[Stored items]
• • • •

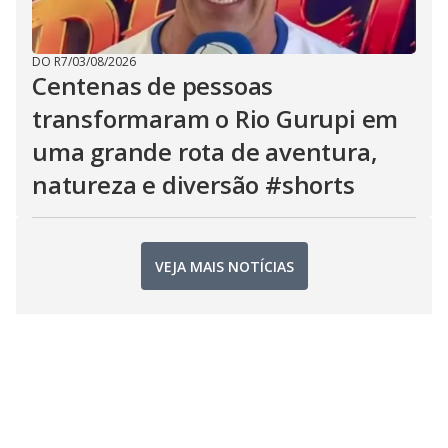
DO R7
/
03/08/2026
Centenas de pessoas
transformaram o Rio Gurupi em
uma grande rota de aventura,
natureza e diversão #shorts
VEJA MAIS NOTÍCIAS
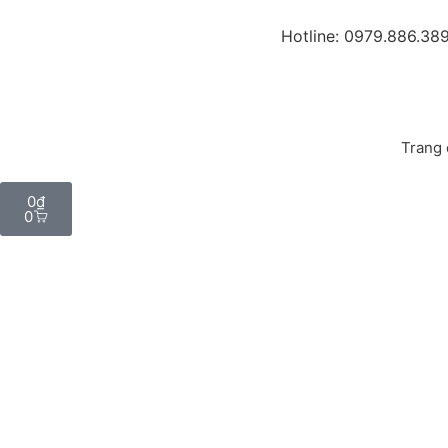
Hotline: 0979.886.38
Trang
0
₫
0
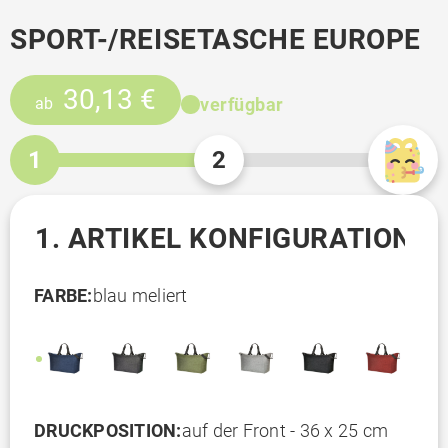
SPORT-/REISETASCHE EUROPE
30,13 €
verfügbar
ab
1
2
1. ARTIKEL KONFIGURATION
FARBE:
blau meliert
DRUCKPOSITION:
auf der Front - 36 x 25 cm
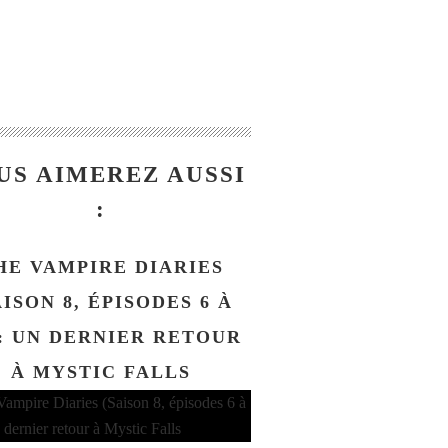
US AIMEREZ AUSSI
:
HE VAMPIRE DIARIES
AISON 8, ÉPISODES 6 À
 : UN DERNIER RETOUR
À MYSTIC FALLS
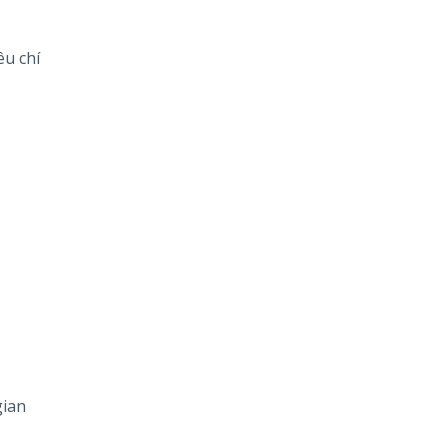
êu chí
gian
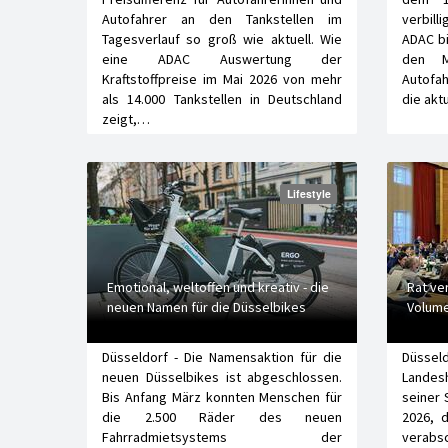
Autofahrer an den Tankstellen im
verbill
Tagesverlauf so groß wie aktuell. Wie
ADAC bi
eine ADAC Auswertung der
den M
Kraftstoffpreise im Mai 2026 von mehr
Autofa
als 14.000 Tankstellen in Deutschland
die ak
zeigt,…
Lifestyle
Emotional, weltoffen und kreativ - die
Rat ve
neuen Namen für die Düsselbikes
Volume
Düsseldorf - Die Namensaktion für die
Düss
neuen Düsselbikes ist abgeschlossen.
Landes
Bis Anfang März konnten Menschen für
seiner 
die 2.500 Räder des neuen
2026, 
Fahrradmietsystems der
verabs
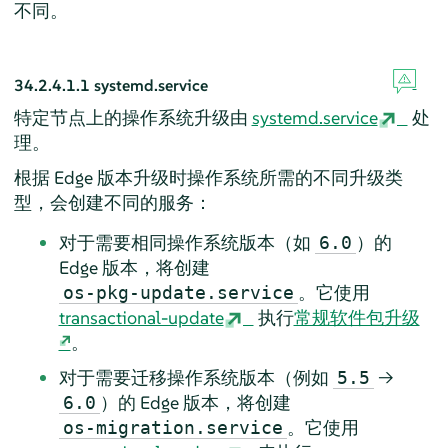
不同。
34.2.4.1.1
systemd.service
特定节点上的操作系统升级由
systemd.service
处
理。
根据 Edge 版本升级时操作系统所需的不同升级类
型，会创建不同的服务：
对于需要相同操作系统版本（如
）的
6.0
Edge 版本，将创建
。它使用
os-pkg-update.service
transactional-update
执行
常规软件包升级
。
对于需要迁移操作系统版本（例如
→
5.5
）的 Edge 版本，将创建
6.0
。它使用
os-migration.service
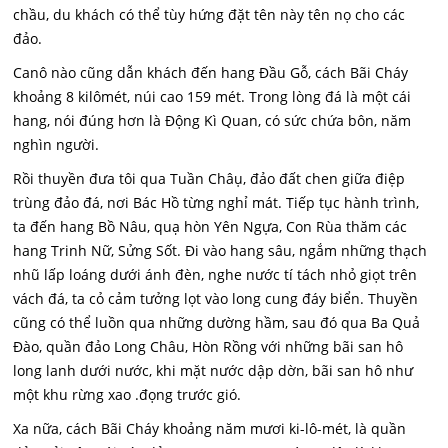
chầu, du khách có thể tùy hứng đặt tên này tên nọ cho các
đảo.
Canô nào cũng dẫn khách đến hang Đầu Gỗ, cách Bãi Cháy
khoảng 8 kilômét, núi cao 159 mét. Trong lòng đá là một cái
hang, nói đúng hơn là Động Kì Quan, có sức chứa bôn, năm
nghìn người.
Rồi thuyền đưa tôi qua Tuần Châụ, đảo đất chen giữa điệp
trùng đảo đá, nơi Bác Hồ từng nghỉ mát. Tiếp tục hành trình,
ta đến hang Bồ Nâu, quạ hòn Yên Ngựa, Con Rùa thăm các
hang Trinh Nữ, Sửng Sốt. Đi vào hang sâu, ngắm những thạch
nhũ lấp loáng dưới ánh đèn, nghe nước tí tách nhỏ giọt trên
vách đá, ta cỏ cảm tưởng lọt vào long cung đáy biển. Thuyền
cũng có thể luồn qua những dường hầm, sau đó qua Ba Quả
Đào, quần đảo Long Châu, Hòn Rồng với những bãi san hô
long lanh dưới nước, khi mặt nước dập dờn, bãi san hô như
một khu rừng xao .đọng trước gió.
Xa nữa, cách Bãi Cháy khoảng năm mươi ki-lô-mét, là quần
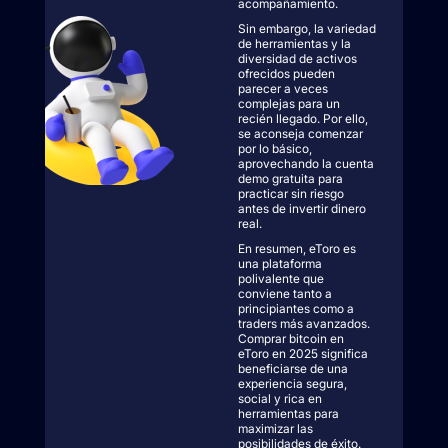
acompañamiento.
Sin embargo, la variedad
de herramientas y la
diversidad de activos
ofrecidos pueden
parecer a veces
complejas para un
recién llegado. Por ello,
se aconseja comenzar
por lo básico,
aprovechando la cuenta
demo gratuita para
practicar sin riesgo
antes de invertir dinero
real.
En resumen, eToro es
una plataforma
polivalente que
conviene tanto a
principiantes como a
traders más avanzados.
Comprar bitcoin en
eToro en 2025 significa
beneficiarse de una
experiencia segura,
social y rica en
herramientas para
maximizar las
posibilidades de éxito.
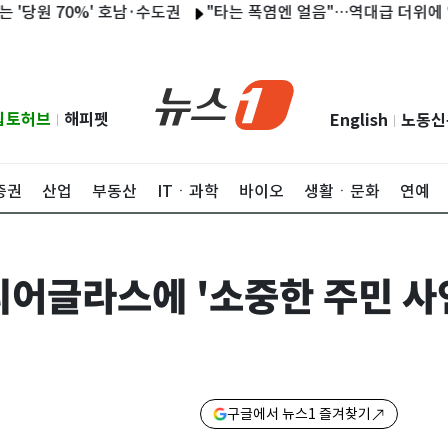
 70%' 호남·수도권
"타는 폭염엔 얼음"…역대급 더위에 얼음정수
립토허브
해피펫
English
노동신
|
|
증권
산업
부동산
ITㆍ과학
바이오
생활ㆍ문화
연예
디어글라스에 '소중한 주민 사
구글에서 뉴스1 즐겨찾기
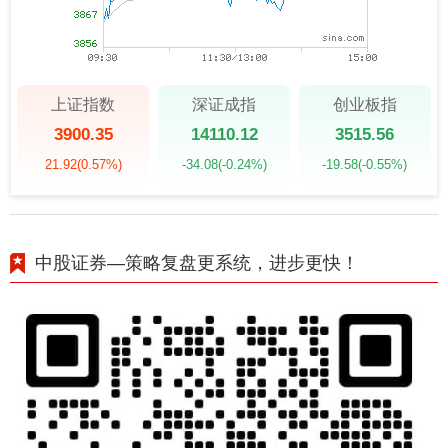
上证指数
深证成指
创业板指
3900.35
14110.12
3515.56
21.92
(0.57%)
-34.08
(-0.24%)
-19.58
(-0.55%)
中股证券—策略复盘更系统，进步更快！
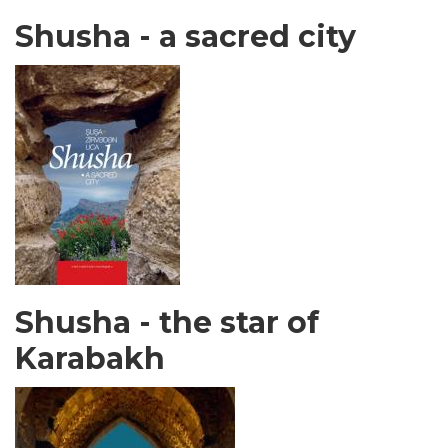
Shusha - a sacred city
Shusha - the star of
Karabakh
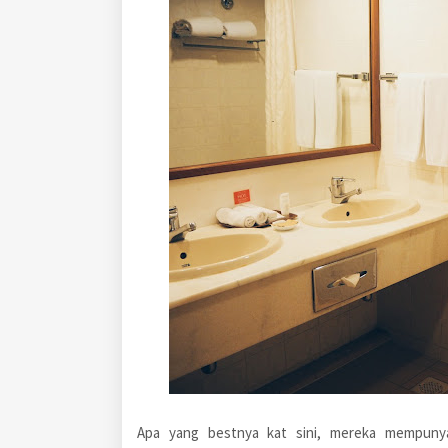
Apa yang bestnya kat sini, mereka mempun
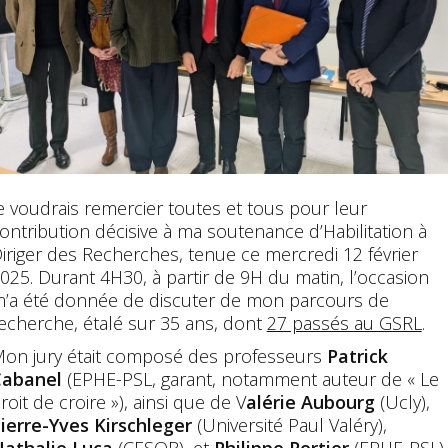
e voudrais remercier toutes et tous pour leur
ontribution décisive à ma soutenance d’Habilitation à
iriger des Recherches, tenue ce mercredi 12 février
025. Durant 4H30, à partir de 9H du matin, l’occasion
’a été donnée de discuter de mon parcours de
echerche, étalé sur 35 ans, dont
27 passés au GSRL
.
on jury était composé des professeurs
Patrick
Cabanel
(EPHE-PSL, garant, notamment auteur de « Le
roit de croire »), ainsi que de V
alérie Aubourg
(Ucly),
ierre-Yves Kirschleger
(Université Paul Valéry),
athalie Luca
(CESOR), et
Philippe Portier
(EPHE-PSL) 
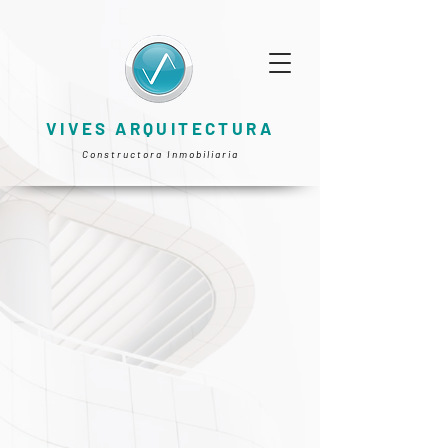
VIVES ARQUITECTURA
Constructora Inmobiliaria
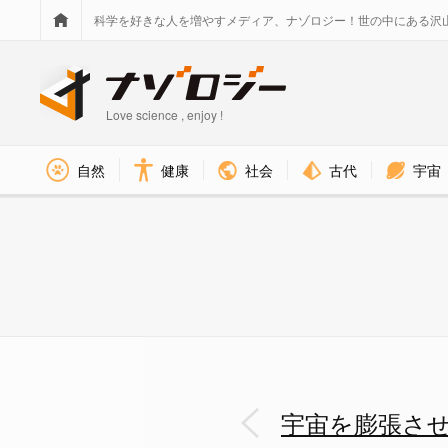
科学を好きな人を増やすメディア、ナゾロジー！世の中にある沢
Love science , enjoy !
社会
古代
宇宙
自然
健康
Ia型超新星はすべて同じ質量
宇宙を膨張させ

• • • •

Task instructions ▸ Find the lines above that contain the word "service" and copy each one.

Answer box ▸
systemd.service
systemd.service
os-pkg-update.service
os-migration.service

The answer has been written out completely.